Предновогодние хлопоты - страница 22



Нина Фёдоровна тяжело опустила ноги на ковёр, пёс приподнял голову.

– Сейчас пройдёмся с тобой, может, тогда и сон нагуляем, дружочек, – сказала она собаке. – Ночка морозная, снежок тихий сыплет, самое время нам с тобой прогуляться, Ушастик. Глотнём кислорода, ночью это в нашем стольном граде ещё возможно. Господи, как же хочется дожить до лета, окунуться в зелёную тишину леса, вдохнуть аромат флоксов и шиповника! Доживу ли? Как думаешь, Ушастик, доживём?

Пёс встал и завилял хвостом.

Нина Фёдоровна не стала переодеваться, она только надела шерстяные гамаши, а поверх тёплого халата накинула стёганое пальто. Надев сапоги, шарф и шапку, она сказала нетерпеливо поскуливающему псу:

– Пойдём, старичок ты мой милый.

Как только они вышли из подъезда, пёс, отбежав к углу дома, и справив нужду, принюхиваясь, повертел головой и резво рванул в проезд между гаражами.

– Куда? – попыталась удержать собаку Нина Фёдоровна, но её и след простыл.

С удовольствием, вдохнув морозный воздух, она побрела за Ушастиком, но он неожиданно выскочил из-за гаражей, сел у её ног, и виляя хвостом, уставился ей в глаза.

– Ну, что, миленький, случилось что-то? – она ласково потрепала его по холке.

Ушастик рыкнув негромко, стремглав бросился в проезд, Нина Фёдоровна медленным шагом пошла за ним. Ушастик сидел к ней спиной и периодически оглядывался на идущую к нему хозяйку. Она подошла ближе, увидела лежащего на снегу Тельмана, всплеснула руками, вскрикнув: «Царица Небесная! Ещё один замёрз»! Но человек, которого она приняла за бомжа, был одет в дорогую дублёнку, рядом валяется ондатровая шапка, а на руке светился циферблат часов.

Медсестра с сорокалетним стажем, не раздумывая, она опустилась на одно колено, приложила пальцы к шее Тельмана и через несколько секунд лицо её осветилось улыбкой: «Жив!». Она бережно приподняла его голову, подложила под неё шапку, увидев кровь на лице, прошептала: «Кажется, какие-то мерзавцы «помогли» человеку не дойти до дома».

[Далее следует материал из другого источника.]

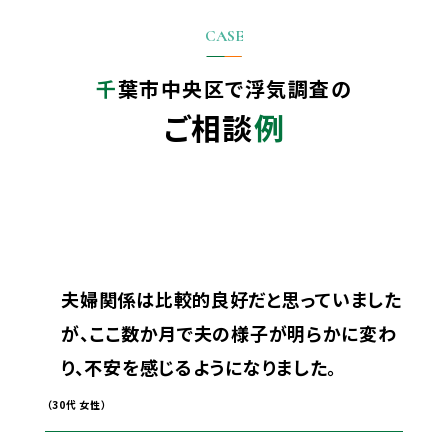
千葉市中央区で
浮気調査の
ご相談
例
夫婦関係は比較的良好だと思っていました
が、ここ数か月で夫の様子が明らかに変わ
り、不安を感じるようになりました。
（30代 女性）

Запахнув на нём дублёнку, и приказав собаке сидеть, она торопливо вернулась домой, не раздеваясь прошла в комнату к телефону. Вызвать «Скорую» оказалось не просто. Когда же она, наконец, дозвонилась, диспетчер, лениво позёвывая, стала задавать всякие ненужные вопросы. Поведение диспетчера, её вальяжность, вывели Нину Фёдоровну из себя и она строгим голосом потребовала назвать свою фамилию, пообещав, что не оставит этого дела, будет жаловаться, и непременно проконтролирует ситуацию. Женщина раздражённо пообещала, что машина будет, но не раньше, чем через двадцать минут. Захватив из дома старое верблюжье одеяло, Нина Фёдоровна выбежала во двор, укрыла Тельмана, и стала дожидаться «скорую».

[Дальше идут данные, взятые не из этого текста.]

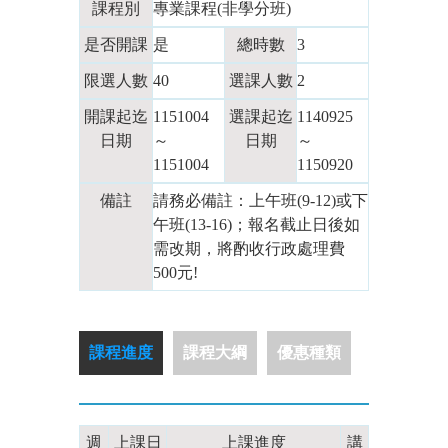
課程別
專業課程(非學分班)
是否開課
是
總時數
3
限選人數
40
選課人數
2
開課起迄
1151004
選課起迄
1140925
日期
～
日期
～
1151004
1150920
備註
請務必備註：上午班(9-12)或下
午班(13-16)；報名截止日後如
需改期，將酌收行政處理費
500元!
課程進度
課程大綱
優惠種類
週
上課日
上課進度
講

Она приехала минут через пятнадцать и Нине Фёдоровне пришлось подгонять врача и санитара с водителем, объясняя им, что промедление опасно, дорога каждая секунда, что человек этот, по всему, уже давно здесь лежит.

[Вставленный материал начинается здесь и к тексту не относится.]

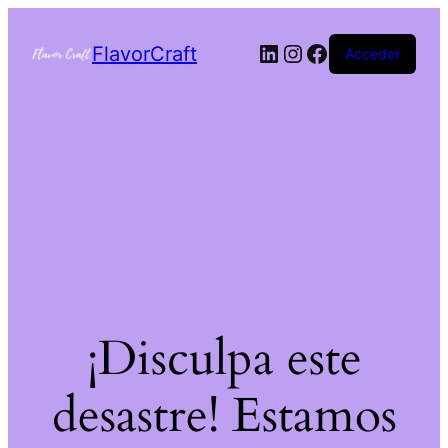
FlavorCraft
Acceder
¡Disculpa este
desastre! Estamos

Санитар с водителем, с явным неудовольствием уложили Тельмана на носилки, и чертыхаясь, понесли к машине. Нина Фёдоровна проводила врача до машины, узнала, куда отвезут пострадавшего, фамилию врача, сказав той, что непременно позвонит, чтобы узнать о состоянии мужчины. Врач, женщина лет пятидесяти, слушала её, кривя лицо, а, уже садясь в машину, раздражённо бросила:

– Чего вы так печётесь об этом усаче? Он по виду один из тех, кто дурит горожан на рынках, девушек наших портит и наркоту продаёт детям. Вам не приходит в голову такое?